Testing the Limits of Beijing’s Crypto Ban
The People’s Bank of China and nine other agencies outlawed crypto trading in a September 2021 notice. It declared services from offshore exchanges to mainland residents illegal financial activity. Huobi, then among the largest exchanges globally, stopped accepting Chinese users within days.
Enforcement has tightened since. Regulators widened the crypto ban to stablecoins and tokenization in February, while a separate offshore broker crackdown hit mainland trading channels in May.
Coinbase is not first through the door. OKX and other rivals have long served some Chinese users through offshore channels.
The difference lies in visibility. A US-listed exchange easing mainland onboarding invites scrutiny that offshore competitors rarely attract, particularly as Washington frames crypto as strategic competition with China.

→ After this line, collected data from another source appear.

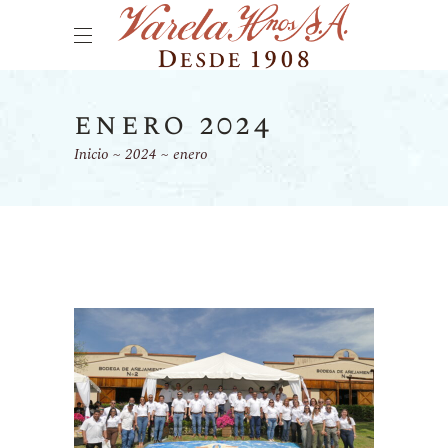
enero 2024
Inicio
2024
enero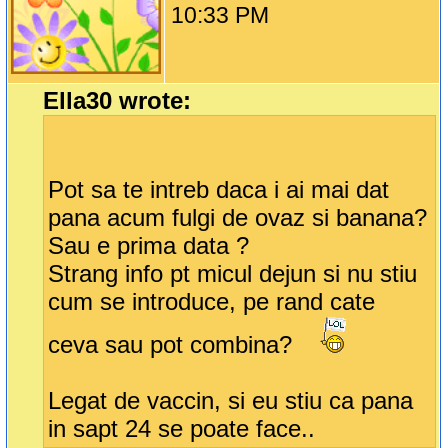
10:33 PM
Ella30 wrote:
Pot sa te intreb daca i ai mai dat
pana acum fulgi de ovaz si banana?
Sau e prima data ?
Strang info pt micul dejun si nu stiu
cum se introduce, pe rand cate
ceva sau pot combina?
Legat de vaccin, si eu stiu ca pana
in sapt 24 se poate face..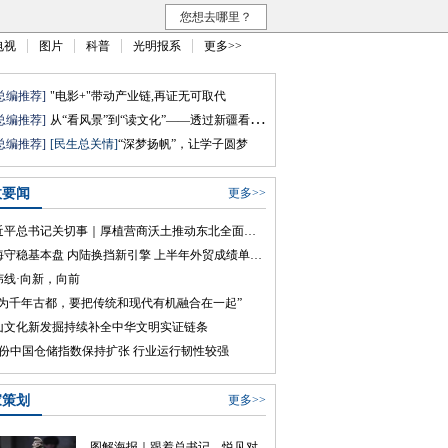
您想去哪里？
电视
图片
科普
光明报系
更多>>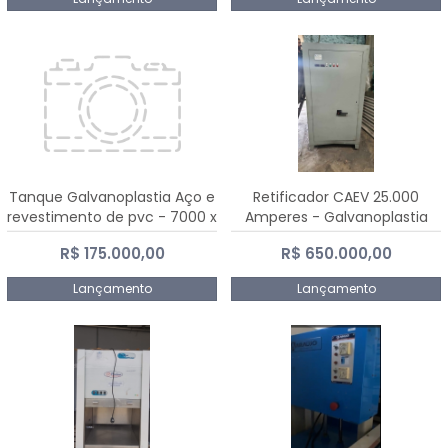
Tanque Galvanoplastia Aço e
Retificador CAEV 25.000
revestimento de pvc - 7000 x
Amperes - Galvanoplastia
2200 mm
R$ 175.000,00
R$ 650.000,00
Lançamento
Lançamento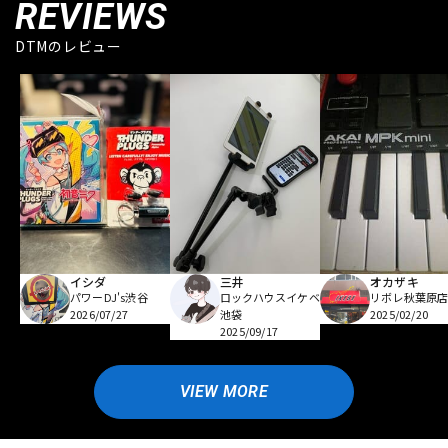
REVIEWS
DTMのレビュー
イシダ
三井
オカザキ
パワーDJ's渋谷
ロックハウスイケベ
リボレ秋葉原
2026/07/27
池袋
2025/02/20
2025/09/17
VIEW MORE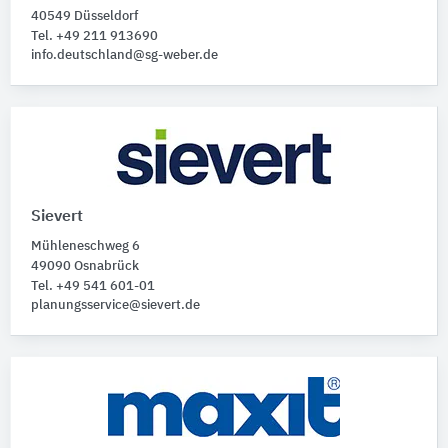
Beton
40549 Düsseldorf
Tel. +49 211 913690
info.deutschland@sg-weber.de
Gebäude-Bauteile
Bitte auswählen
Baufunktionen
Bitte auswählen
Technische Funktionen
Sievert
Bitte auswählen
Mühleneschweg 6
49090 Osnabrück
Tel. +49 541 601-01
planungsservice@sievert.de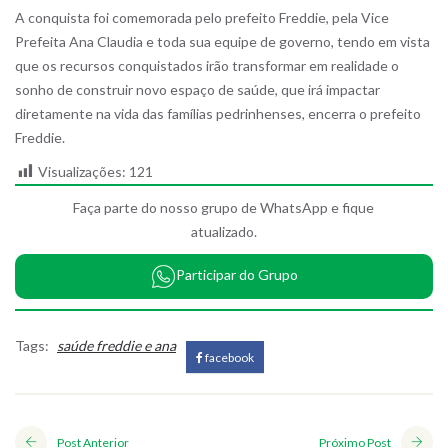
A conquista foi comemorada pelo prefeito Freddie, pela Vice
Prefeita Ana Claudia e toda sua equipe de governo, tendo em vista
que os recursos conquistados irão transformar em realidade o
sonho de construir novo espaço de saúde, que irá impactar
diretamente na vida das famílias pedrinhenses, encerra o prefeito
Freddie.
Visualizações:
121
Faça parte do nosso grupo de WhatsApp e fique
atualizado.
Participar do Grupo
Tags:
saúde freddie e ana
facebook
Post Anterior
Próximo Post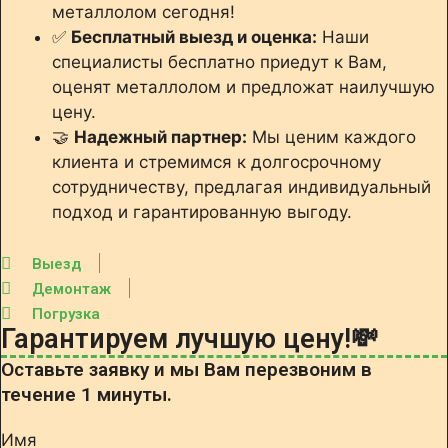
металлолом сегодня!
✅
Бесплатный выезд и оценка:
Наши
специалисты бесплатно приедут к Вам,
оценят металлолом и предложат наилучшую
цену.
🤝
Надежный партнер:
Мы ценим каждого
клиента и стремимся к долгосрочному
сотрудничеству, предлагая индивидуальный
подход и гарантированную выгоду.
Выезд
Демонтаж
Погрузка
Гарантируем лучшую цену!💸
Оставьте заявку и мы Вам перезвоним в
течение 1 минуты.
Имя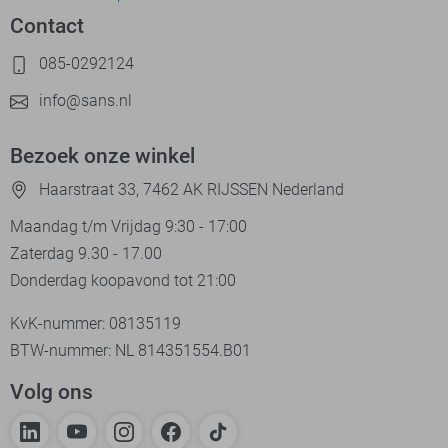
Contact
085-0292124
info@sans.nl
Bezoek onze winkel
Haarstraat 33, 7462 AK RIJSSEN Nederland
Maandag t/m Vrijdag 9:30 - 17:00
Zaterdag 9.30 - 17.00
Donderdag koopavond tot 21:00
KvK-nummer: 08135119
BTW-nummer: NL 814351554.B01
Volg ons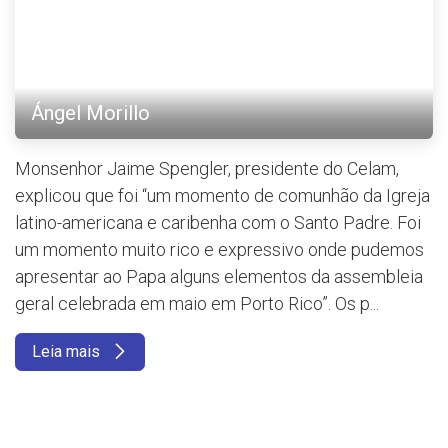
Ángel Morillo
Monsenhor Jaime Spengler, presidente do Celam,
explicou que foi “um momento de comunhão da Igreja
latino-americana e caribenha com o Santo Padre. Foi
um momento muito rico e expressivo onde pudemos
apresentar ao Papa alguns elementos da assembleia
geral celebrada em maio em Porto Rico”. Os p...
Leia mais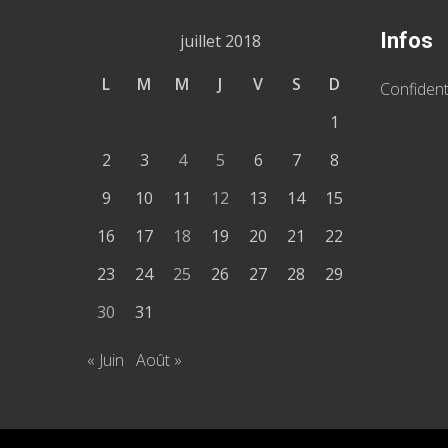
Infos
juillet 2018
L
M
M
J
V
S
D
Confident
1
2
3
4
5
6
7
8
9
10
11
12
13
14
15
16
17
18
19
20
21
22
23
24
25
26
27
28
29
30
31
« Juin
Août »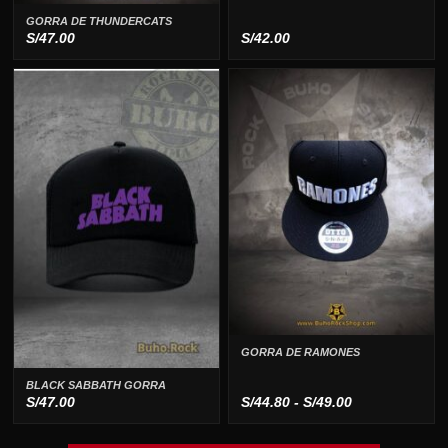
GORRA DE THUNDERCATS
S/
47.00
S/
42.00
GORRA DE RAMONES
BLACK SABBATH GORRA
Rango
S/
47.00
S/
44.80
-
S/
49.00
de
precios: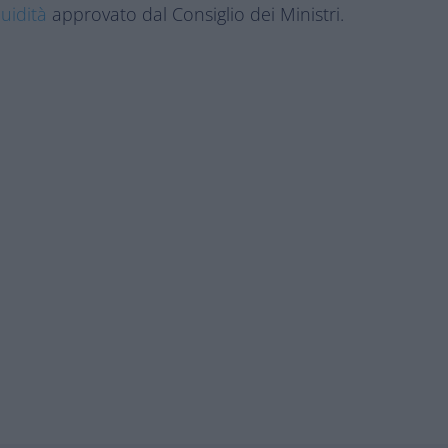
uidità
approvato dal Consiglio dei Ministri.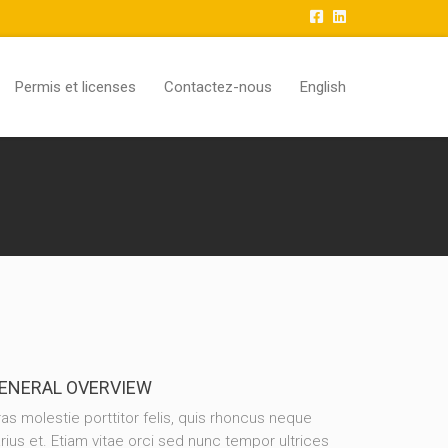
Permis et licenses
Contactez-nous
English
ENERAL OVERVIEW
as molestie porttitor felis, quis rhoncus neque
rius et. Etiam vitae orci sed nunc tempor ultrices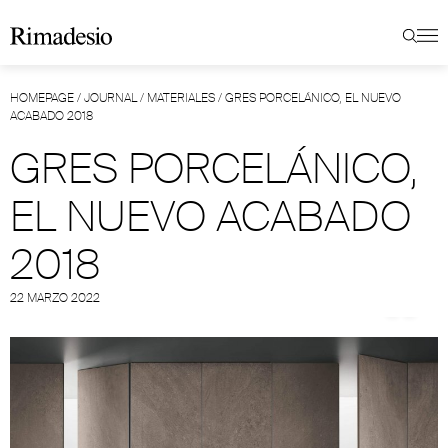
HOMEPAGE
/
JOURNAL
/
MATERIALES
/
GRES PORCELÁNICO, EL NUEVO
ACABADO 2018
GRES PORCELÁNICO,
EL NUEVO ACABADO
2018
22 MARZO 2022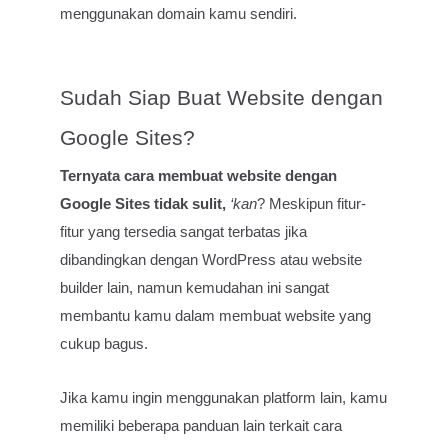
menggunakan domain kamu sendiri.
Sudah Siap Buat Website dengan
Google Sites?
Ternyata cara membuat website dengan
Google Sites tidak sulit,
‘kan
? Meskipun fitur-
fitur yang tersedia sangat terbatas jika
dibandingkan dengan WordPress atau website
builder lain, namun kemudahan ini sangat
membantu kamu dalam membuat website yang
cukup bagus.
Jika kamu ingin menggunakan platform lain, kamu
memiliki beberapa panduan lain terkait cara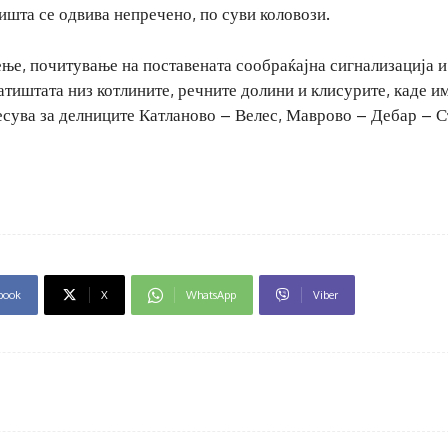
ишта се одвива непречено, по суви коловози.
е, почитување на поставената сообраќајна сигнализација и
атиштата низ котлините, речните долини и клисурите, каде и
есува за делниците Катланово – Велес, Маврово – Дебар – С
book
X
WhatsApp
Viber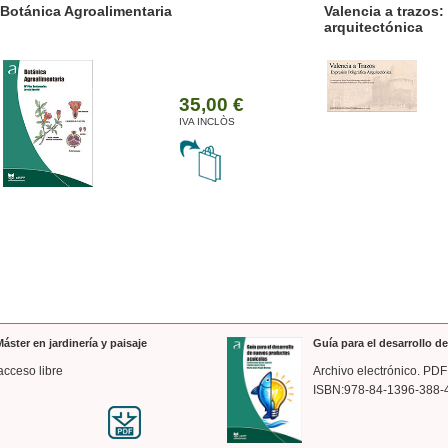
ánica Agroalimentaria
Valencia a trazos: exp
arquitectónica
35,00 €
IVA INCLÒS
áster en jardinería y paisaje
Guía para el desarrollo 
acceso libre
Archivo electrónico. PDF
ISBN:978-84-1396-388-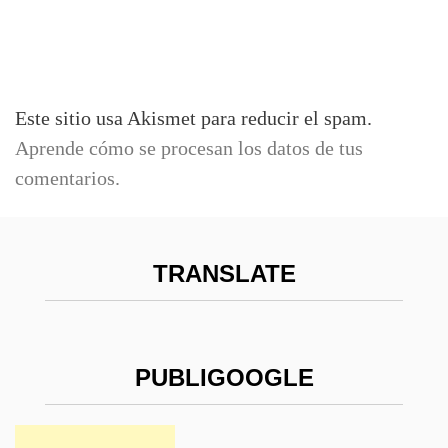
Este sitio usa Akismet para reducir el spam.
Aprende cómo se procesan los datos de tus
comentarios.
TRANSLATE
PUBLIGOOGLE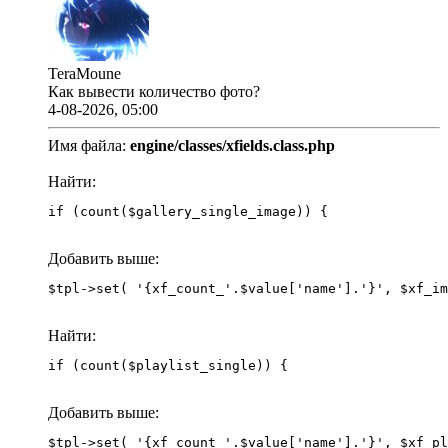
TeraMoune
Как вывести количество фото?
4-08-2026, 05:00
Имя файла:
engine/classes/xfields.class.php
Найти:
if (count($gallery_single_image)) {
Добавить выше:
Найти:
if (count($playlist_single)) {
Добавить выше: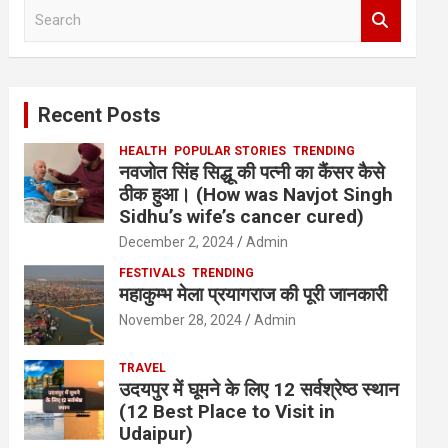
S
e
a
r
c
Recent Posts
h
HEALTH
POPULAR STORIES
TRENDING
नवजोत सिंह सिद्धू की पत्नी का कैंसर कैसे
ठीक हुआ। (How was Navjot Singh
Sidhu’s wife’s cancer cured)
December 2, 2024
Admin
FESTIVALS
TRENDING
महाकुम्भ मेला प्रयागराज की पूरी जानकारी
November 28, 2024
Admin
TRAVEL
उदयपुर में घूमने के लिए 12 सर्वश्रेष्ठ स्थान
(12 Best Place to Visit in
Udaipur)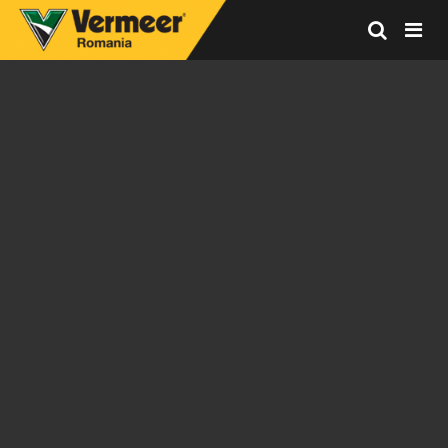
Vermeer
Corporation
-
Romania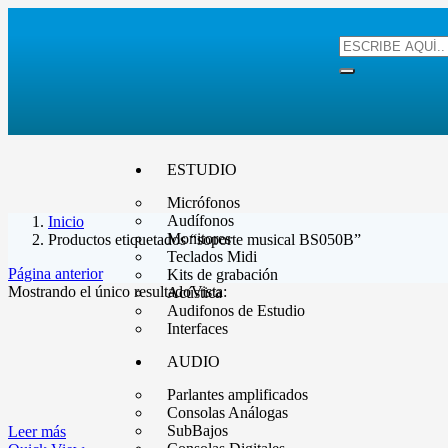
ESTUDIO
Micrófonos
Audífonos
Inicio
Monitores
Productos etiquetados “soporte musical BS050B”
Teclados Midi
Página anterior
Kits de grabación
Mostrando el único resultado
Vista:
Acústica
Audifonos de Estudio
Interfaces
AUDIO
Parlantes amplificados
Consolas Análogas
SubBajos
Leer más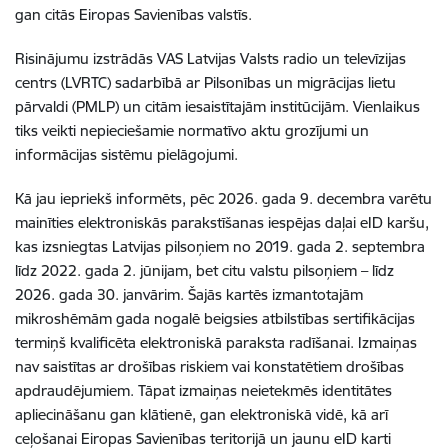
gan citās Eiropas Savienības valstīs.
Risinājumu izstrādās VAS Latvijas Valsts radio un televīzijas
centrs (LVRTC) sadarbībā ar Pilsonības un migrācijas lietu
pārvaldi (PMLP) un citām iesaistītajām institūcijām. Vienlaikus
tiks veikti nepieciešamie normatīvo aktu grozījumi un
informācijas sistēmu pielāgojumi.
Kā jau iepriekš informēts, pēc 2026. gada 9. decembra varētu
mainīties elektroniskās parakstīšanas iespējas daļai eID karšu,
kas izsniegtas Latvijas pilsoņiem no 2019. gada 2. septembra
līdz 2022. gada 2. jūnijam, bet citu valstu pilsoņiem – līdz
2026. gada 30. janvārim. Šajās kartēs izmantotajām
mikroshēmām gada nogalē beigsies atbilstības sertifikācijas
termiņš kvalificēta elektroniskā paraksta radīšanai. Izmaiņas
nav saistītas ar drošības riskiem vai konstatētiem drošības
apdraudējumiem. Tāpat izmaiņas neietekmēs identitātes
apliecināšanu gan klātienē, gan elektroniskā vidē, kā arī
ceļošanai Eiropas Savienības teritorijā un jaunu eID karti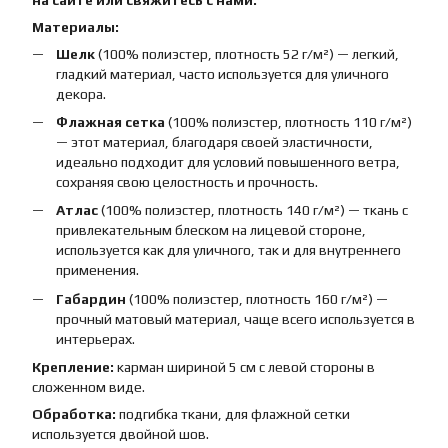
Материалы:
Шелк
(100% полиэстер, плотность 52 г/м²) — легкий,
гладкий материал, часто используется для уличного
декора.
Флажная сетка
(100% полиэстер, плотность 110 г/м²)
— этот материал, благодаря своей эластичности,
идеально подходит для условий повышенного ветра,
сохраняя свою целостность и прочность.
Атлас
(100% полиэстер, плотность 140 г/м²) — ткань с
привлекательным блеском на лицевой стороне,
используется как для уличного, так и для внутреннего
применения.
Габардин
(100% полиэстер, плотность 160 г/м²) —
прочный матовый материал, чаще всего используется в
интерьерах.
Крепление:
карман шириной 5 см с левой стороны в
сложенном виде.
Обработка:
подгибка ткани, для флажной сетки
используется двойной шов.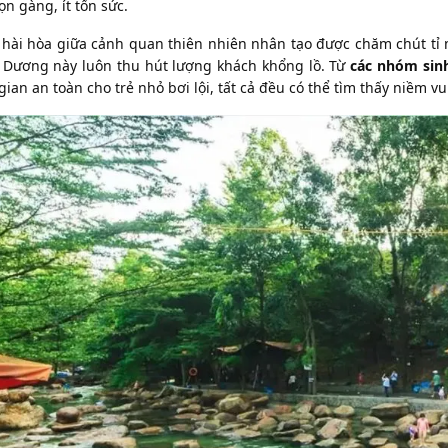
gọn gàng, ít tốn sức.
 hài hòa giữa cảnh quan thiên nhiên nhân tạo được chăm chút tỉ m
 Dương này luôn thu hút lượng khách khổng lồ. Từ
các nhóm sinh
ian an toàn cho trẻ nhỏ bơi lội, tất cả đều có thể tìm thấy niềm vui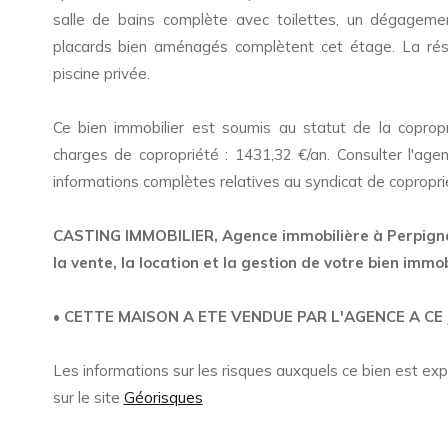
salle de bains complète avec toilettes, un dégagemen
placards bien aménagés complètent cet étage. La rés
piscine privée.
Ce bien immobilier est soumis au statut de la coprop
charges de copropriété : 1431,32 €/an. Consulter l'age
informations complètes relatives au syndicat de copropri
CASTING IMMOBILIER, Agence immobilière à Perpignan
la vente, la location et la gestion de votre bien immob
• CETTE MAISON A ETE VENDUE PAR L'AGENCE A CE 
Les informations sur les risques auxquels ce bien est ex
sur le site
Géorisques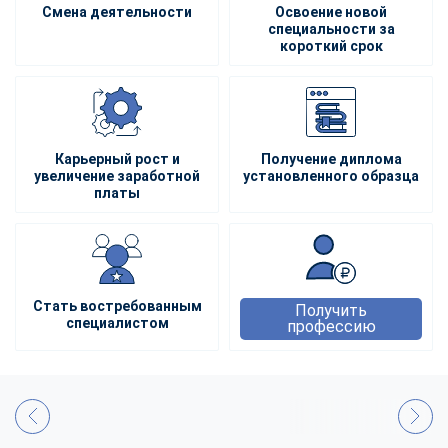
Смена деятельности
Освоение новой
специальности за
короткий срок
Карьерный рост и
Получение диплома
увеличение заработной
установленного образца
платы
Стать востребованным
Получить
специалистом
профессию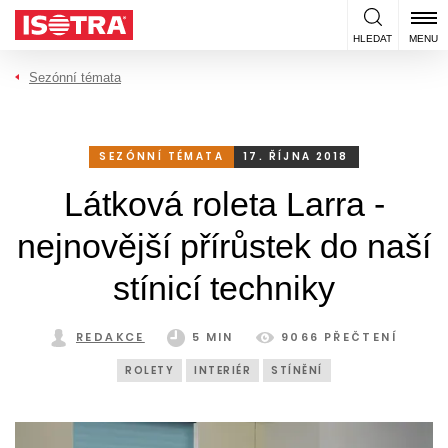
Přeskočit na obsah
HLEDAT
MENU
Sezónní témata
SEZÓNNÍ TÉMATA
17. ŘÍJNA 2018
Látková roleta Larra -
nejnovější přírůstek do naší
stínicí techniky
REDAKCE
5 MIN
9066 PŘEČTENÍ
ROLETY
INTERIÉR
STÍNĚNÍ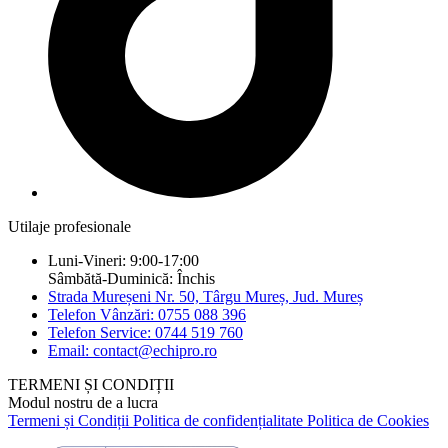
Utilaje profesionale
Luni-Vineri: 9:00-17:00
Sâmbătă-Duminică: Închis
Strada Mureșeni Nr. 50, Târgu Mureș, Jud. Mureș
Telefon Vânzări: 0755 088 396
Telefon Service: 0744 519 760
Email: contact@echipro.ro
TERMENI ȘI CONDIȚII
Modul nostru de a lucra
Termeni și Condiții
Politica de confidențialitate
Politica de Cookies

The scale of what Beijing shut down is measurable. Cambridge data showed China produced over 75% of global Bitcoin (BTC) hashrate, the network’s computing power, in September 2019. That share collapsed to near zero by July 2021 after the mining ban.
Even partial re-entry by mainland retail would therefore represent a meaningful pool of demand. For users, though, the legal exposure is real. Trading remains prohibited for mainland residents regardless of which platform accepts their documents.
Both readings of the move can be true at once. For Beijing, tolerance is now being tested in public. For Coinbase, a rollout with no announcement and unchanged documentation looks like a gamble kept deliberately reversible.
China’s ban-or-build crypto approach has so far channeled regulated activity through Hong Kong. Updated help pages in the coming weeks would signal commitment. Quietly closed doors would answer the question the other way.